IEA: Low oil price triggering large cut in non-OPEC supply

The declining oil price, which hit a six-year low in August, is expected to cut non-OPEC supply in 2016 by nearly 0.5 million barrels per day (mb/d) – the biggest decline in more than two decades, states the International Energy Agency (IEA) in its September Oil Market Report.

In this month’s report, the IEA says that lower output in the US, Russia, and North Sea is expected to drop overall non-OPEC production to 57.7 mb/d. US light tight oil, the driver of US growth, is forecast to shrink by 0.4 mb/d next year.

OPEC crude supply fell by 220 000 barrels per day (220 kb/d) in August to 31.57 mb/d, led by declines in Saudi Arabia, Iraq, and Angola. The group’s output stood 1.2 mb/d higher than a year earlier.
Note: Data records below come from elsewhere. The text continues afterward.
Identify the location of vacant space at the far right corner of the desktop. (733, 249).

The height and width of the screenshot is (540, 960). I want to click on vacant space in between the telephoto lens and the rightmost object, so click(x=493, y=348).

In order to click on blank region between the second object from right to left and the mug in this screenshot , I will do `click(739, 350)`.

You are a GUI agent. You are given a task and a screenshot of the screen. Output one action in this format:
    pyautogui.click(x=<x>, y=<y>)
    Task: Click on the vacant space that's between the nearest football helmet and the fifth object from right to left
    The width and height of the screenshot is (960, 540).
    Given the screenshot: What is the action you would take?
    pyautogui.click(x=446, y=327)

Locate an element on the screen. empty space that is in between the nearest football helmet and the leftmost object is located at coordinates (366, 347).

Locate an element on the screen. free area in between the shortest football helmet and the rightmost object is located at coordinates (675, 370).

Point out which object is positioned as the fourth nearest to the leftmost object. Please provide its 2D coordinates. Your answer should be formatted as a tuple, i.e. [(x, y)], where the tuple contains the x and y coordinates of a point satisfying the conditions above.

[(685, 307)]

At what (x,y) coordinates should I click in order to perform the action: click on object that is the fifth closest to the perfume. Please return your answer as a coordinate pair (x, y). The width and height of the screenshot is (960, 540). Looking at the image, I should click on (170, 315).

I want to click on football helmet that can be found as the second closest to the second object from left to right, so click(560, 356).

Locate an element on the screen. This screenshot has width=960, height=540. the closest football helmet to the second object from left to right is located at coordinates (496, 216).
IEA says that the “call” on OPEC climbs to 31.3 mb/d in 2016, up 1.6 mb/d year-on-year as lower prices dent non-OPEC supply and support above-trend demand growth.

Global oil demand growth is expected to climb to a five-year high of 1.7 mb/d in 2015, before moderating to a still above-trend 1.4 mb/d in 2016, thanks to lower oil prices and a strengthening macroeconomic backdrop.
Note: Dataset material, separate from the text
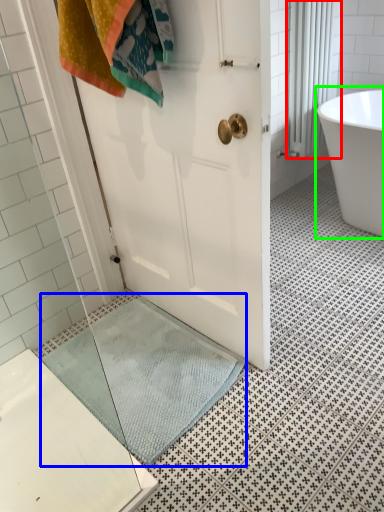 Question: Which is nearer to the shower curtain (highlighted by a red box)? bath mat (highlighted by a blue box) or bathtub (highlighted by a green box).

Choices:
 (A) bath mat
 (B) bathtub

Answer: (B) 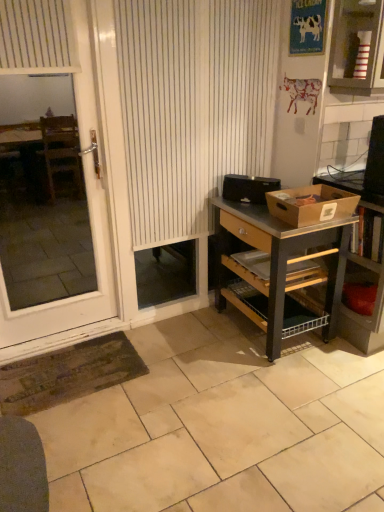 Locate an element on the screen. vacant space in front of wooden desk at right is located at coordinates (284, 387).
OECD oil inventories swelled by a further 18 mb in July to a record 2 923 mb. Robust refinery throughput pushed crude stocks 9.9 mb lower, while refined products added 26.7 mb. At the end of July, product stocks covered 31.2 days of forward demand, 0.6 day above the end of June. Preliminary data suggest there were further builds in August.

Global refinery throughput reached a seasonal peak of 80.9 mb/d in August before the autumn turnarounds that are cutting runs through October. Refinery margins remained robust through early September, but with support shifting from gasoline to middle distillates as refiners gear up for the heating season.